* _Directions for this task_:
Check each line below for the word "header" and give the count alone.

* _The data_:
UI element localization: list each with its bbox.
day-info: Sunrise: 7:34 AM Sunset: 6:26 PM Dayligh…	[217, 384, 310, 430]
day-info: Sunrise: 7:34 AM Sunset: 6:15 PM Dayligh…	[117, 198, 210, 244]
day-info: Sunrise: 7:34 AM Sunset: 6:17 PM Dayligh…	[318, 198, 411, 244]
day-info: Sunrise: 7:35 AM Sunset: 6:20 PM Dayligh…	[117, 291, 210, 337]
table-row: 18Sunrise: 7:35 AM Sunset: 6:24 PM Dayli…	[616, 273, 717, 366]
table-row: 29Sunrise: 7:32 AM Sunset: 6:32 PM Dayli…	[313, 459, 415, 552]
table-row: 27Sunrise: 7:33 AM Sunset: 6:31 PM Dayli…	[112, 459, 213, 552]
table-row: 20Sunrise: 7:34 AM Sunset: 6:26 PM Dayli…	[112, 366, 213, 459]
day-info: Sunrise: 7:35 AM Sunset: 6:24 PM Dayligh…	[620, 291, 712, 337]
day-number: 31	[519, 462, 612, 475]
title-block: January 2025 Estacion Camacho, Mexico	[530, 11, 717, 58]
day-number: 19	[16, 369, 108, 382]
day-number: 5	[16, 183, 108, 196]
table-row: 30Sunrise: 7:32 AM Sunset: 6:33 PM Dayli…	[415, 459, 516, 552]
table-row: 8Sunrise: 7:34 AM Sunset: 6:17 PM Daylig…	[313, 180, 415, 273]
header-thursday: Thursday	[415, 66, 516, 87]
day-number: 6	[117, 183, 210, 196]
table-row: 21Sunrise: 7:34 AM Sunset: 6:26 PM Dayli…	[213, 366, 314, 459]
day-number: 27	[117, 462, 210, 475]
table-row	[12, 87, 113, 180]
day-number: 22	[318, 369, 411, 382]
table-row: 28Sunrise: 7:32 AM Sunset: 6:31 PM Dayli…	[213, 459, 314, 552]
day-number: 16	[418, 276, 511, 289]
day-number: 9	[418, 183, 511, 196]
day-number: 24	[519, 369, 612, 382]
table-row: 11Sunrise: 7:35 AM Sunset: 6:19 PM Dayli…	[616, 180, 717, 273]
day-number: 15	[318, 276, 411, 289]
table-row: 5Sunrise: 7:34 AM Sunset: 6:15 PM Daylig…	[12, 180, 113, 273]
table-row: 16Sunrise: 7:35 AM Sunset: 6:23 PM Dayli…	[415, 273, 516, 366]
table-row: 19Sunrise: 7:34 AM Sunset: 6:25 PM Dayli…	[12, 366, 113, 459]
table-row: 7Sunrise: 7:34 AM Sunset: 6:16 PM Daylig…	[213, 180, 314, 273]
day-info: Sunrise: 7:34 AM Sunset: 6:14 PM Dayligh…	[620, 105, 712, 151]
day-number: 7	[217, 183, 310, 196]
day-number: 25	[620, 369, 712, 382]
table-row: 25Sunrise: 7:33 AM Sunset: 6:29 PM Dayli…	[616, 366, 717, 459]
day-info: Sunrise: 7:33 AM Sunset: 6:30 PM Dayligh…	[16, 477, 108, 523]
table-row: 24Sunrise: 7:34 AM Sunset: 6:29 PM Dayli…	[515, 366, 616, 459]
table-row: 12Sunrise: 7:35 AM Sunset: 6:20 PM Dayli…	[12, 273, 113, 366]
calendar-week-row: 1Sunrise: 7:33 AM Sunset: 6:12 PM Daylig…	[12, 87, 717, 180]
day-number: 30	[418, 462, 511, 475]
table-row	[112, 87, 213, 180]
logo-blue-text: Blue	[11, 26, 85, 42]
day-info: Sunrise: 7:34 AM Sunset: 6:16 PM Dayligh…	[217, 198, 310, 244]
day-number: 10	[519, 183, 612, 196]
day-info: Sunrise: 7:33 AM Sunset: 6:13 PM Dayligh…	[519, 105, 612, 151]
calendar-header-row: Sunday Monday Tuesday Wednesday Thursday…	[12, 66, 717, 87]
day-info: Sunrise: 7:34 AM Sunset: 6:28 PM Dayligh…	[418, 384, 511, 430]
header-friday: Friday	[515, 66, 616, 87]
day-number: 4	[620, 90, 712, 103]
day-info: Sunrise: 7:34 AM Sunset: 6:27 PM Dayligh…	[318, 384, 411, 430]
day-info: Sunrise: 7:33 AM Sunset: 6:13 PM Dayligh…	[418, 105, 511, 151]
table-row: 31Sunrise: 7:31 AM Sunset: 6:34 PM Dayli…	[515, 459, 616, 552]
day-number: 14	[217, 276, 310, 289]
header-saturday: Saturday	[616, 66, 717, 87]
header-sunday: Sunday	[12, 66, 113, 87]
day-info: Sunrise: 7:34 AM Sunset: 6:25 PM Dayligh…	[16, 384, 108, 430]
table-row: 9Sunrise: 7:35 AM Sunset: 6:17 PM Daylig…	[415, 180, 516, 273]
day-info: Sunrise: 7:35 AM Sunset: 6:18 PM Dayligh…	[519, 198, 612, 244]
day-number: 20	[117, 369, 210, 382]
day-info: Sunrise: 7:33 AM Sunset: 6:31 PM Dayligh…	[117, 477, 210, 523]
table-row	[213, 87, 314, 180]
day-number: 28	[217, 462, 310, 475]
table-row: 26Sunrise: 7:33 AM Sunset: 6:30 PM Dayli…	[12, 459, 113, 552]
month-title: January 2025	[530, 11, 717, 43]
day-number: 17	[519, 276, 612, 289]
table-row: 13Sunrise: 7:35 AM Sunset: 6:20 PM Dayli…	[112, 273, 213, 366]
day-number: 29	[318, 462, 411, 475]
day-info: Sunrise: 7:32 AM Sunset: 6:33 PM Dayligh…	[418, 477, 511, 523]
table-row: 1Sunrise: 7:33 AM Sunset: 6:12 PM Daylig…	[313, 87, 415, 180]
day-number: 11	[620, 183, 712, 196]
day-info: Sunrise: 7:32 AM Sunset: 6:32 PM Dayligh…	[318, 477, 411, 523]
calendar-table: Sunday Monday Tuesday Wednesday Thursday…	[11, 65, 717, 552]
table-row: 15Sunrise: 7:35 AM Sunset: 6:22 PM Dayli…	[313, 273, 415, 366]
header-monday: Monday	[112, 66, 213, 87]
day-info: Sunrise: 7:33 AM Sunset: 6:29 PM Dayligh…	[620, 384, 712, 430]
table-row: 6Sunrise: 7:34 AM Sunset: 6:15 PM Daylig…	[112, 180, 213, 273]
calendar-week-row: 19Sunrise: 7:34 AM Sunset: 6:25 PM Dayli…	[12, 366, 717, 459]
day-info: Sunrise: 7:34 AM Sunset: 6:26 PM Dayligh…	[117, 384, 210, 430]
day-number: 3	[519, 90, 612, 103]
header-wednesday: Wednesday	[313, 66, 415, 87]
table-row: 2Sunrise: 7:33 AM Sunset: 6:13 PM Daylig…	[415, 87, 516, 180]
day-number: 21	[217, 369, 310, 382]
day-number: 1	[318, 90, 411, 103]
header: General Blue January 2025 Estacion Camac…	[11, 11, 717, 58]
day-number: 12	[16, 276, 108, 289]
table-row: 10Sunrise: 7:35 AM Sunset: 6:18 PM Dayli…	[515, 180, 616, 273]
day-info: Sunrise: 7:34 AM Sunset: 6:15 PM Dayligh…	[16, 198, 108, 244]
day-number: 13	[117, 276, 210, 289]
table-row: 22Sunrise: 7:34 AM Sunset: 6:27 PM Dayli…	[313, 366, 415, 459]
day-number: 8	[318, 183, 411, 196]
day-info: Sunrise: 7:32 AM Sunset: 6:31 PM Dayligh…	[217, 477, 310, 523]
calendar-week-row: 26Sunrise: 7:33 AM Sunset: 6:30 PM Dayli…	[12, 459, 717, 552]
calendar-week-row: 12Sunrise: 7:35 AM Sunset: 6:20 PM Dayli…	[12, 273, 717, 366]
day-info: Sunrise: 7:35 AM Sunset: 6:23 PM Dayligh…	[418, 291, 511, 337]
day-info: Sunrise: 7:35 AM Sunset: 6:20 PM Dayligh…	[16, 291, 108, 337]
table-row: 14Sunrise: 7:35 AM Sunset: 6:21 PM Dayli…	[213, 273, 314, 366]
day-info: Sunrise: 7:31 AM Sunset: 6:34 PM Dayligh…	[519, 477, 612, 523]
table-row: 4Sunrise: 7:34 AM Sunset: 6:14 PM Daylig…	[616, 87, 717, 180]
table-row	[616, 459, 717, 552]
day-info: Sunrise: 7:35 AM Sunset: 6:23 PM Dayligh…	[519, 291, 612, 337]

* _Exercise answer_:
8